Reducing the greenhouse gas emissions⁽³⁾ of existing coal fired power stations by significant efficiency increases can only be achieved at great cost because of the need to change the power stations’ design conditions, material selection and equipment configuration.

It is for this reason that typical, existing sub critical boiler turbine set cannot be readily upgraded into a substantially higher efficiency configuration. The cost of changing the materials and equipment to facilitate increased operating parameters often makes it more economical to build a new power station.

Nevertheless power station owners will be exposed to carbon emission costs and when contemplating the range of strategies that could be applied, it is reasonable for them to take a closer look at what improvements are available and that may be applicable.

So what are some of the options?

Higher efficiency steam turbine blade design

Research and development has improved the performance of steam turbine blades by the use of a three dimensional profile. These more recently designed turbine blades can be (and in some Australian plants already have been) retrofitted into existing steam turbines with an increase in the turbine efficiency in the order of 3% in some cases. These improvements together with up to a further 1% available by improving the turbine seals and the recovery of some efficiency deterioration would give a notable reduction in CO2 emissions. Although some of these gains would be lost over time to efficiency degradation as the turbine ages, overall there would still be some long term reduction in CO2 emissions.

Boiler efficiency improvement

Boiler efficiency can be improved by increasing the boiler heat transfer surface area to remove more heat from the flue gas before discharging it to atmosphere.

The design of boilers has been optimised to the steam turbine system and to an economic flue gas temperature as assessed at the time of the design.
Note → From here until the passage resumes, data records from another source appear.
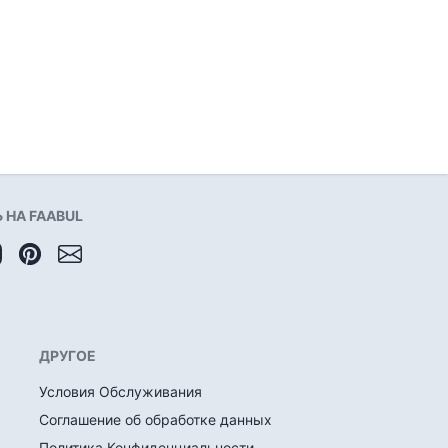
НА FAABUL
ДРУГОЕ
Условия Обслуживания
Соглашение об обработке данных
Политика Конфиденциальности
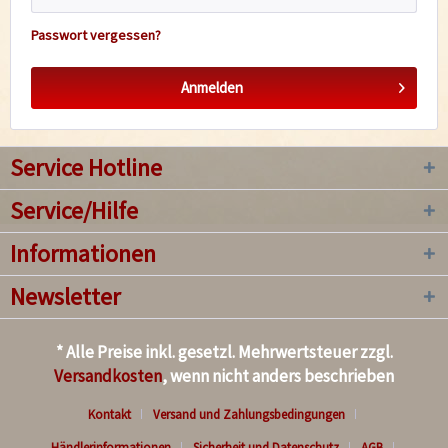
Passwort vergessen?
Anmelden
Service Hotline
Service/Hilfe
Informationen
Newsletter
* Alle Preise inkl. gesetzl. Mehrwertsteuer zzgl.
Versandkosten
, wenn nicht anders beschrieben
Kontakt
Versand und Zahlungsbedingungen
Händlerinformationen
Sicherheit und Datenschutz
AGB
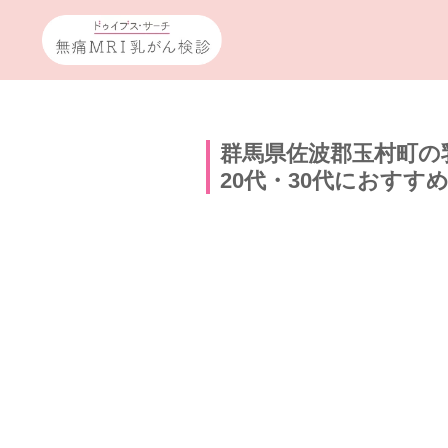
群馬県佐波郡玉村町の
20代・30代におすす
Although additional energy can be extracted it requires additional equipment and the associated capital outlay. The extent of this extra heat recovery is also limited by the need to have exit temperature of the flue gas sufficiently high for environmental and technical reasons (principally to provide plume buoyancy and to minimise ductwork corrosion).

Improved efficiency of auxiliary drives

For plant that is subject to varying demand there is a trend towards variable speed drives from the traditional fixed speed type because advances in technology have delivered better economy and reliability. The use of variable speed drives enables the driven machine to be controlled to an optimum output negating the additional losses associated with less efficient throttle valves, dampers or control vanes that have been traditionally employed.

The extent of power saving is dependent on the efficiency of the driven device at the prevailing operating point. The maximum gain in power saving will be achieved where the driven device is often operating away from its normal design point, such as when the power station operates at less than full output or with changed fuel conditions.

Improved pumps and fans can also be fitted in many instances to obtain power savings such as in the use of higher efficiency fans that have variable pitch blades.

Pre-drying brown coal

Brown coal has significantly more moisture within it than does black coal.

Pre-drying of brown coal removes some of the moisture in the coal before it is burnt to avoid the latent heat loss that would have occurred if it remained in the fuel.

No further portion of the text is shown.